[Source data]
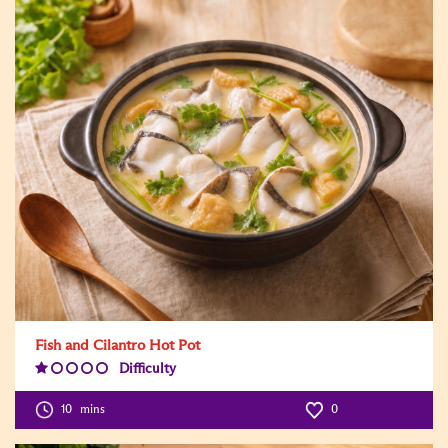
Fish and Cilantro Hot Pot
Difficulty
Difficulty
Level:1
10
mins
0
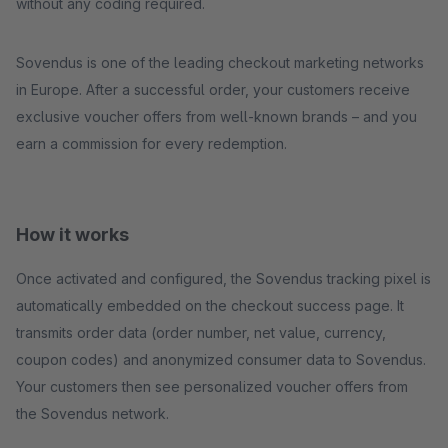
without any coding required.
Sovendus is one of the leading checkout marketing networks
in Europe. After a successful order, your customers receive
exclusive voucher offers from well-known brands – and you
earn a commission for every redemption.
How it works
Once activated and configured, the Sovendus tracking pixel is
automatically embedded on the checkout success page. It
transmits order data (order number, net value, currency,
coupon codes) and anonymized consumer data to Sovendus.
Your customers then see personalized voucher offers from
the Sovendus network.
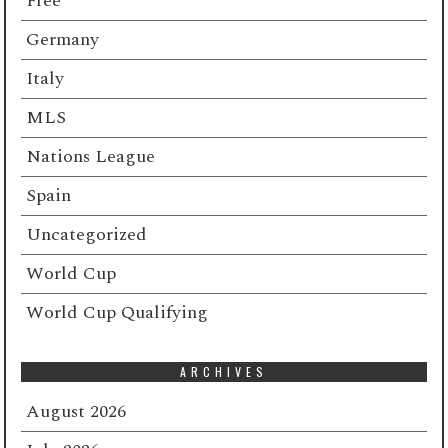
Free
Germany
Italy
MLS
Nations League
Spain
Uncategorized
World Cup
World Cup Qualifying
ARCHIVES
August 2026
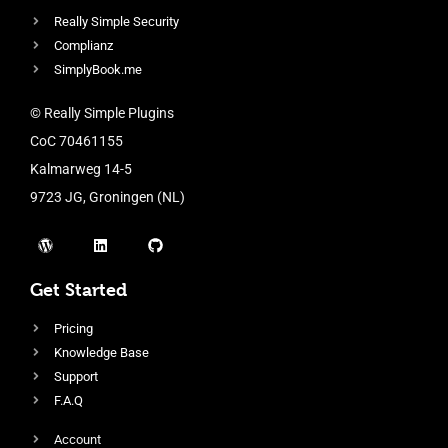
Really Simple Security
Complianz
SimplyBook.me
© Really Simple Plugins
CoC 70461155
Kalmarweg 14-5
9723 JG, Groningen (NL)
Get Started
Pricing
Knowledge Base
Support
F.A.Q
Account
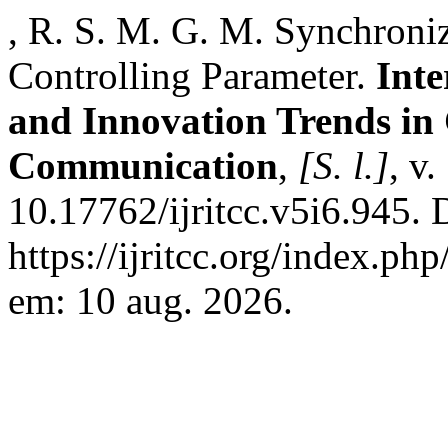
, R. S. M. G. M. Synchroni
Controlling Parameter.
Inte
and Innovation Trends i
Communication
,
[S. l.]
, v
10.17762/ijritcc.v5i6.945. 
https://ijritcc.org/index.php
em: 10 aug. 2026.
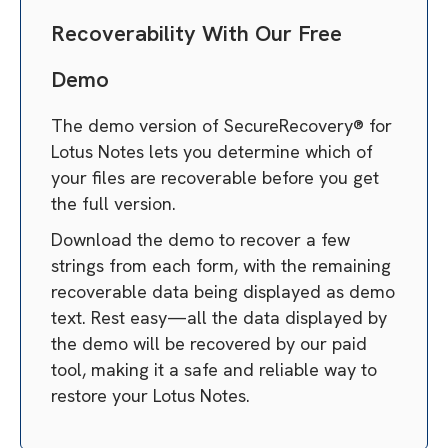
Recoverability With Our Free
Demo
The demo version of SecureRecovery® for
Lotus Notes lets you determine which of
your files are recoverable before you get
the full version.
Download the demo to recover a few
strings from each form, with the remaining
recoverable data being displayed as demo
text. Rest easy—all the data displayed by
the demo will be recovered by our paid
tool, making it a safe and reliable way to
restore your Lotus Notes.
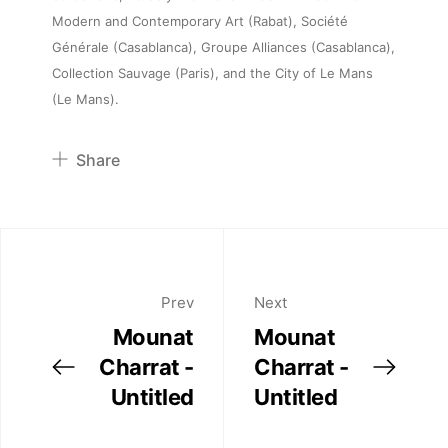
Artists
Modern and Contemporary Art (Rabat), Société
Générale (Casablanca), Groupe Alliances (Casablanca),
Publications
Collection Sauvage (Paris), and the City of Le Mans
(Le Mans).
Artist Residency
Share
Contact
Pinterest
Twitter
Facebook
Linkedin
Prev
Next
Mounat
Mounat
Charrat -
Charrat -
Untitled
Untitled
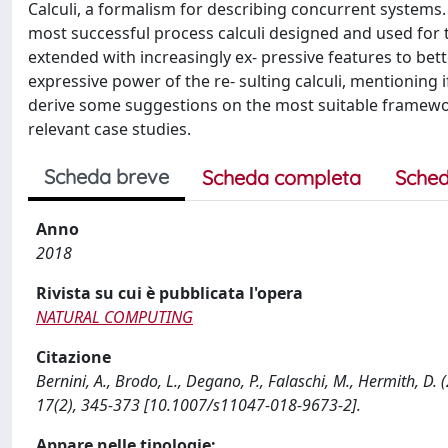
Calculi, a formalism for describing concurrent systems. A
most successful process calculi designed and used for t
extended with increasingly ex- pressive features to bett
expressive power of the re- sulting calculi, mentioning
derive some suggestions on the most suitable frameworks
relevant case studies.
Scheda breve
Scheda completa
Sched
Anno
2018
Rivista su cui è pubblicata l'opera
NATURAL COMPUTING
Citazione
Bernini, A., Brodo, L., Degano, P., Falaschi, M., Hermith, 
17(2), 345-373 [10.1007/s11047-018-9673-2].
Appare nelle tipologie:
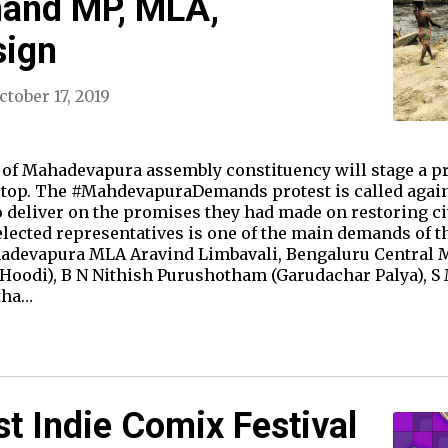
mand MP, MLA,
sign
ctober 17, 2019
 of Mahadevapura assembly constituency will stage a pro
stop. The #MahdevapuraDemands protest is called agains
to deliver on the promises they had made on restoring 
 elected representatives is one of the main demands of t
hadevapura MLA Aravind Limbavali, Bengaluru Central
(Hoodi), B N Nithish Purushotham (Garudachar Palya), 
tha…
st Indie Comix Festival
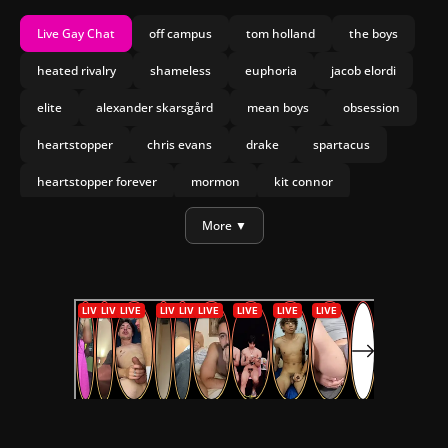
Live Gay Chat
off campus
tom holland
the boys
heated rivalry
shameless
euphoria
jacob elordi
elite
alexander skarsgård
mean boys
obsession
heartstopper
chris evans
drake
spartacus
heartstopper forever
mormon
kit connor
joseph marco
olympo
More ▼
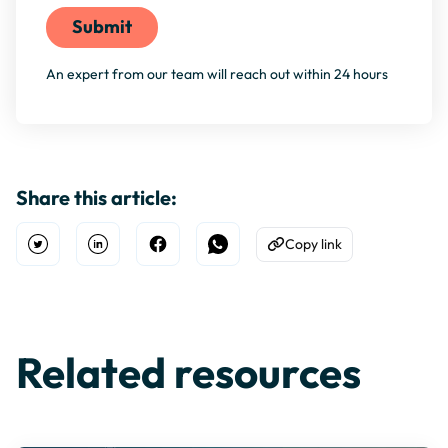
An expert from our team will reach out within 24 hours
Share this article:
Copy link
Open Twitter
Share on Linkedin
Share on Facebook
Share on WhatsApp
Copy to Clipboard
Related resources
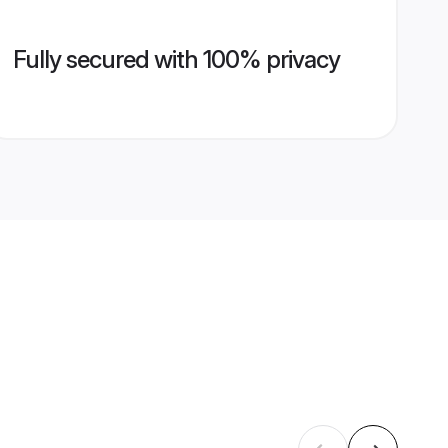
Fully secured with 100% privacy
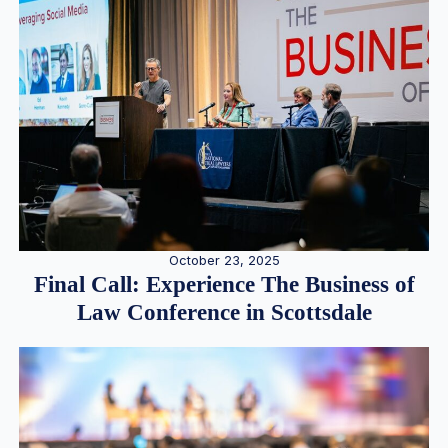
October 23, 2025
Final Call: Experience The Business of
Law Conference in Scottsdale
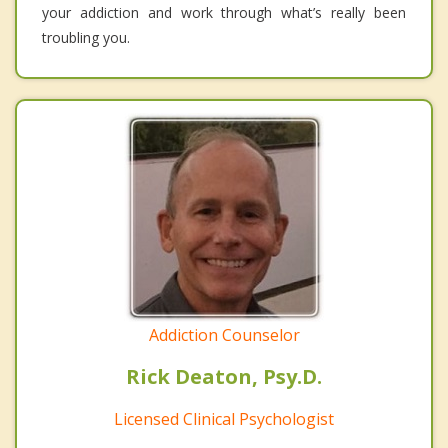
your addiction and work through what’s really been
troubling you.
Addiction Counselor
Rick Deaton, Psy.D.
Licensed Clinical Psychologist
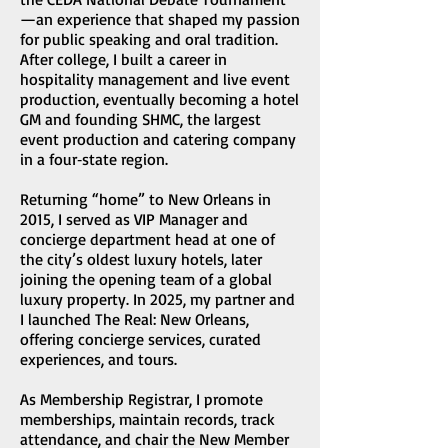
—an experience that shaped my passion
for public speaking and oral tradition.
After college, I built a career in
hospitality management and live event
production, eventually becoming a hotel
GM and founding SHMC, the largest
event production and catering company
in a four‑state region.
Returning “home” to New Orleans in
2015, I served as VIP Manager and
concierge department head at one of
the city’s oldest luxury hotels, later
joining the opening team of a global
luxury property. In 2025, my partner and
I launched The Real: New Orleans,
offering concierge services, curated
experiences, and tours.
As Membership Registrar, I promote
memberships, maintain records, track
attendance, and chair the New Member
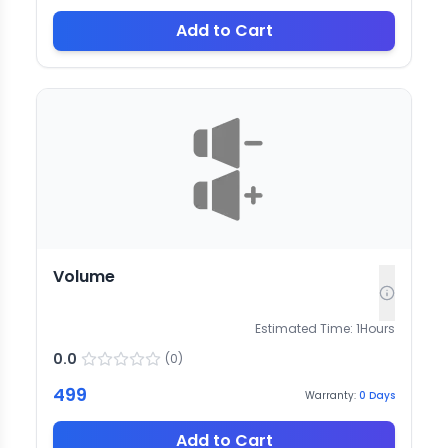
Add to Cart
Volume
Estimated Time:
1
Hours
0.0
(
0
)
499
Warranty:
0
Days
Add to Cart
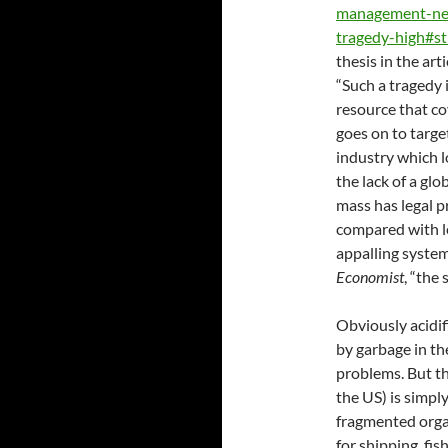
management-ne
tragedy-high#s
thesis in the ar
“Such a tragedy 
resource that co
goes on to target
industry which 
the lack of a glo
mass has legal p
compared with le
appalling system
Economist
, “the 
Obviously acidif
by garbage in th
problems. But th
the US) is simpl
fragmented organ
for shipping, fis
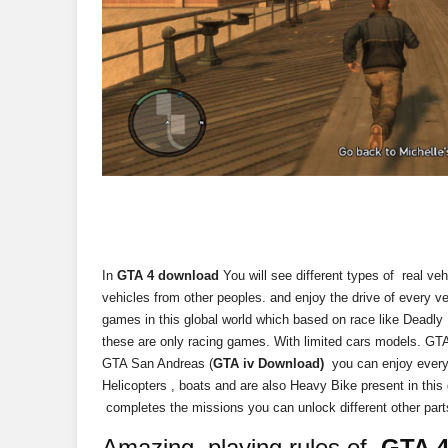
In
GTA 4 download
You will see different types of real ve
vehicles from other peoples. and enjoy the drive of every v
games in this global world which based on race like Deadly
these are only racing games. With limited cars models. GTA 
GTA San Andreas (
GTA iv Download)
you can enjoy every 
Helicopters , boats and are also Heavy Bike present in th
completes the missions you can unlock different other parts
Amazing playing rules of
GTA 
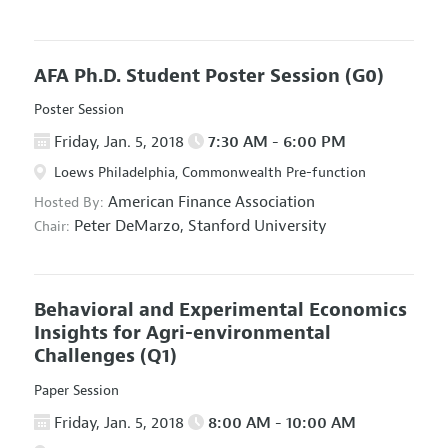
AFA Ph.D. Student Poster Session
(G0)
Poster Session
Friday, Jan. 5, 2018
7:30 AM - 6:00 PM
Loews Philadelphia, Commonwealth Pre-function
American Finance Association
Hosted By:
Peter DeMarzo,
Stanford University
Chair:
Behavioral and Experimental Economics
Insights for Agri-environmental
Challenges
(Q1)
Paper Session
Friday, Jan. 5, 2018
8:00 AM - 10:00 AM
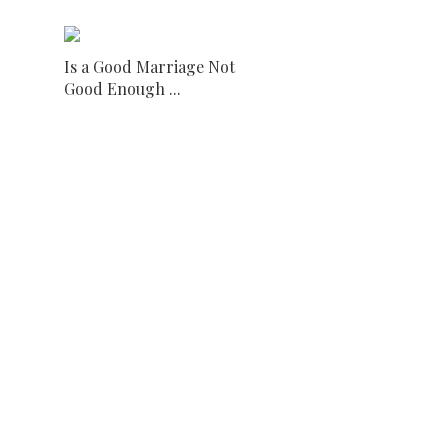
Is a Good Marriage Not
Good Enough ...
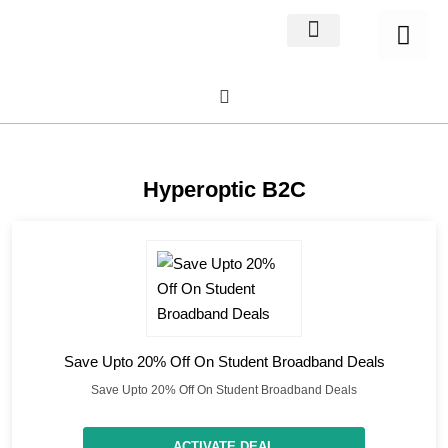
Home Decor
About us
Hyperoptic B2C
Save Upto 20% Off On Student Broadband Deals
Save Upto 20% Off On Student Broadband Deals
ACTIVATE DEAL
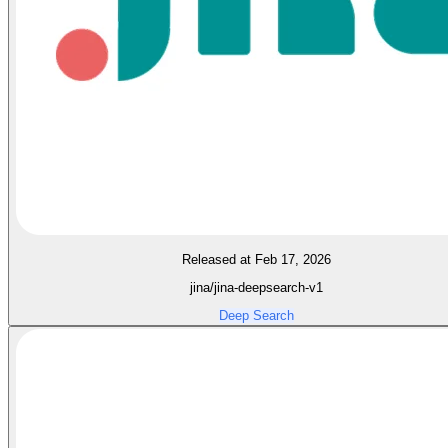
Released at Feb 17, 2026
jina/jina-deepsearch-v1
Deep Search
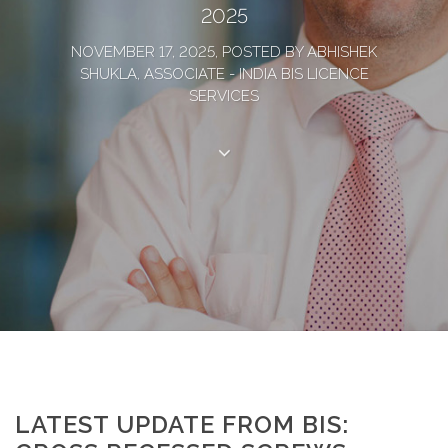
2025
NOVEMBER 17, 2025, POSTED BY ABHISHEK
SHUKLA, ASSOCIATE - INDIA BIS LICENCE
SERVICES
LATEST UPDATE FROM BIS:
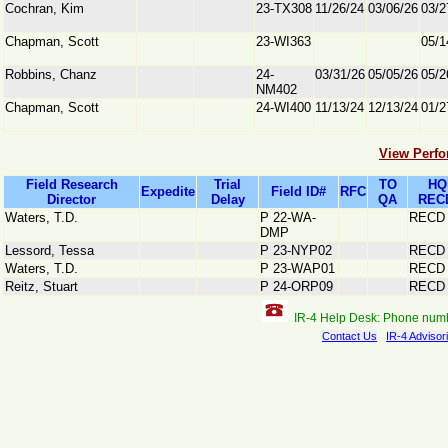
Cochran, Kim
23-TX308
11/26/24
03/06/26
03/2
Chapman, Scott
23-WI363
05/1
Robbins, Chanz
24-
03/31/26
05/05/26
05/2
NM402
Chapman, Scott
24-WI400
11/13/24
12/13/24
01/2
View Perfo
Field Research
Trial
TO
HQ
Expedite
Field ID#
RFC
Director
Delay
QA
REC
Waters, T.D.
P 22-WA-
RECD
DMP
Lessord, Tessa
P 23-NYP02
RECD
Waters, T.D.
P 23-WAP01
RECD
Reitz, Stuart
P 24-ORP09
RECD
IR-4 Help Desk: Phone num
Contact Us
IR-4 Advisor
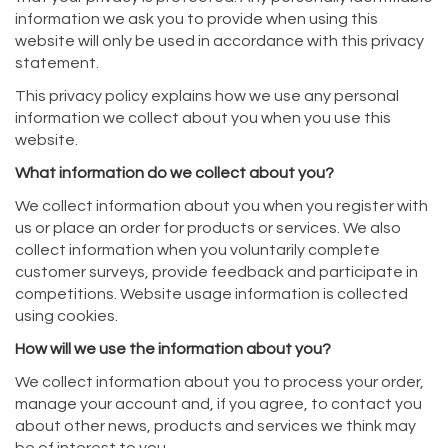
information we ask you to provide when using this
website will only be used in accordance with this privacy
statement.
This privacy policy explains how we use any personal
information we collect about you when you use this
website.
What information do we collect about you?
We collect information about you when you register with
us or place an order for products or services. We also
collect information when you voluntarily complete
customer surveys, provide feedback and participate in
competitions. Website usage information is collected
using cookies.
How will we use the information about you?
We collect information about you to process your order,
manage your account and, if you agree, to contact you
about other news, products and services we think may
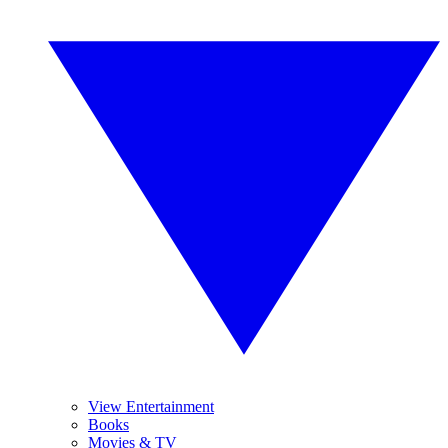
View Entertainment
Books
Movies & TV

» **Your assignment**:
The records above should be retyped in full and exactly; omit the pictures.

» **Exercise answer**:
Fish and Cilantro Hot Pot
Difficulty
Difficulty
Level:1
10
mins
0
without any coding required.
Sovendus is one of the leading checkout marketing networks
in Europe. After a successful order, your customers receive
exclusive voucher offers from well-known brands – and you
earn a commission for every redemption.
How it works
Once activated and configured, the Sovendus tracking pixel is
automatically embedded on the checkout success page. It
transmits order data (order number, net value, currency,
coupon codes) and anonymized consumer data to Sovendus.
Your customers then see personalized voucher offers from
the Sovendus network.
Free
Germany
Italy
MLS
Nations League
Spain
Uncategorized
World Cup
World Cup Qualifying
ARCHIVES
August 2026
Really Simple Security
Complianz
SimplyBook.me
© Really Simple Plugins
CoC 70461155
Kalmarweg 14-5
9723 JG, Groningen (NL)
Get Started
Pricing
Knowledge Base
Support
F.A.Q
Account
, R. S. M. G. M. Synchroni
Controlling Parameter.
Inte
and Innovation Trends i
Communication
,
[S. l.]
, v
10.17762/ijritcc.v5i6.945. 
https://ijritcc.org/index.php
em: 10 aug. 2026.
Recoverability With Our Free
Demo
The demo version of SecureRecovery® for
Lotus Notes lets you determine which of
your files are recoverable before you get
the full version.
Download the demo to recover a few
strings from each form, with the remaining
recoverable data being displayed as demo
text. Rest easy—all the data displayed by
the demo will be recovered by our paid
tool, making it a safe and reliable way to
restore your Lotus Notes.
Artists
Modern and Contemporary Art (Rabat), Société
Générale (Casablanca), Groupe Alliances (Casablanca),
Publications
Collection Sauvage (Paris), and the City of Le Mans
(Le Mans).
Artist Residency
Share
Contact
Pinterest
Twitter
Facebook
Linkedin
Prev
Next
Mounat
Mounat
Charrat -
Charrat -
Untitled
Untitled
Calculi, a formalism for describing concurrent systems. A
most successful process calculi designed and used for t
extended with increasingly ex- pressive features to bett
expressive power of the re- sulting calculi, mentioning
derive some suggestions on the most suitable frameworks
relevant case studies.
Scheda breve
Scheda completa
Sched
Anno
2018
Rivista su cui è pubblicata l'opera
NATURAL COMPUTING
Citazione
Bernini, A., Brodo, L., Degano, P., Falaschi, M., Hermith, 
17(2), 345-373 [10.1007/s11047-018-9673-2].
Appare nelle tipologie:
mand MP, MLA,
sign
ctober 17, 2019
 of Mahadevapura assembly constituency will stage a pro
stop. The #MahdevapuraDemands protest is called agains
to deliver on the promises they had made on restoring 
 elected representatives is one of the main demands of t
hadevapura MLA Aravind Limbavali, Bengaluru Central
(Hoodi), B N Nithish Purushotham (Garudachar Palya), 
tha…
st Indie Comix Festival
Live Gay Chat
off campus
tom holland
the boys
heated rivalry
shameless
euphoria
jacob elordi
elite
alexander skarsgård
mean boys
obsession
heartstopper
chris evans
drake
spartacus
heartstopper forever
mormon
kit connor
joseph marco
olympo
More ▼
An expert from our team will reach out within 24 hours
Share this article:
Copy link
Open Twitter
Share on Linkedin
Share on Facebook
Share on WhatsApp
Copy to Clipboard
Related resources
Fully secured with 100% privacy
October 23, 2025
Final Call: Experience The Business of
Law Conference in Scottsdale
your addiction and work through what’s really been
troubling you.
Addiction Counselor
Rick Deaton, Psy.D.
Licensed Clinical Psychologist
—an experience that shaped my passion
for public speaking and oral tradition.
After college, I built a career in
hospitality management and live event
production, eventually becoming a hotel
GM and founding SHMC, the largest
event production and catering company
in a four‑state region.
Returning “home” to New Orleans in
2015, I served as VIP Manager and
concierge department head at one of
the city’s oldest luxury hotels, later
joining the opening team of a global
luxury property. In 2025, my partner and
I launched The Real: New Orleans,
offering concierge services, curated
experiences, and tours.
As Membership Registrar, I promote
memberships, maintain records, track
attendance, and chair the New Member
Add to Cart
Volume
Estimated Time:
1
Hours
0.0
(
0
)
499
Warranty:
0
Days
Add to Cart
management-ne
tragedy-high#s
thesis in the ar
“Such a tragedy 
resource that co
goes on to target
industry which 
the lack of a glo
mass has legal p
compared with le
appalling system
Economist
, “the 
Obviously acidif
by garbage in th
problems. But th
the US) is simpl
fragmented organ
for shipping, fis
In
GTA 4 download
You will see different types of real ve
vehicles from other peoples. and enjoy the drive of every v
games in this global world which based on race like Deadly
these are only racing games. With limited cars models. GTA 
GTA San Andreas (
GTA iv Download)
you can enjoy every 
Helicopters , boats and are also Heavy Bike present in th
completes the missions you can unlock different other parts
Amazing playing rules of
GTA 
AFA Ph.D. Student Poster Session
(G0)
Poster Session
Friday, Jan. 5, 2018
7:30 AM - 6:00 PM
Loews Philadelphia, Commonwealth Pre-function
American Finance Association
Hosted By:
Peter DeMarzo,
Stanford University
Chair:
Behavioral and Experimental Economics
Insights for Agri-environmental
Challenges
(Q1)
Paper Session
Friday, Jan. 5, 2018
8:00 AM - 10:00 AM
Is a Good Marriage Not
Good Enough ...
Home Decor
About us
Hyperoptic B2C
Save Upto 20% Off On Student Broadband Deals
Save Upto 20% Off On Student Broadband Deals
ACTIVATE DEAL
Released at Feb 17, 2026
jina/jina-deepsearch-v1
Deep Search
2025
NOVEMBER 17, 2025, POSTED BY ABHISHEK
SHUKLA, ASSOCIATE - INDIA BIS LICENCE
SERVICES
LATEST UPDATE FROM BIS:
Cochran, Kim
23-TX308
11/26/24
03/06/26
03/2
Chapman, Scott
23-WI363
05/1
Robbins, Chanz
24-
03/31/26
05/05/26
05/2
NM402
Chapman, Scott
24-WI400
11/13/24
12/13/24
01/2
View Perfo
Field Research
Trial
TO
HQ
Expedite
Field ID#
RFC
Director
Delay
QA
REC
Waters, T.D.
P 22-WA-
RECD
DMP
Lessord, Tessa
P 23-NYP02
RECD
Waters, T.D.
P 23-WAP01
RECD
Reitz, Stuart
P 24-ORP09
RECD
IR-4 Help Desk: Phone num
Contact Us
IR-4 Advisor
information we ask you to provide when using this
website will only be used in accordance with this privacy
statement.
This privacy policy explains how we use any personal
information we collect about you when you use this
website.
What information do we collect about you?
We collect information about you when you register with
us or place an order for products or services. We also
collect information when you voluntarily complete
customer surveys, provide feedback and participate in
competitions. Website usage information is collected
using cookies.
How will we use the information about you?
We collect information about you to process your order,
manage your account and, if you agree, to contact you
about other news, products and services we think may
View Entertainment
Books
Movies & TV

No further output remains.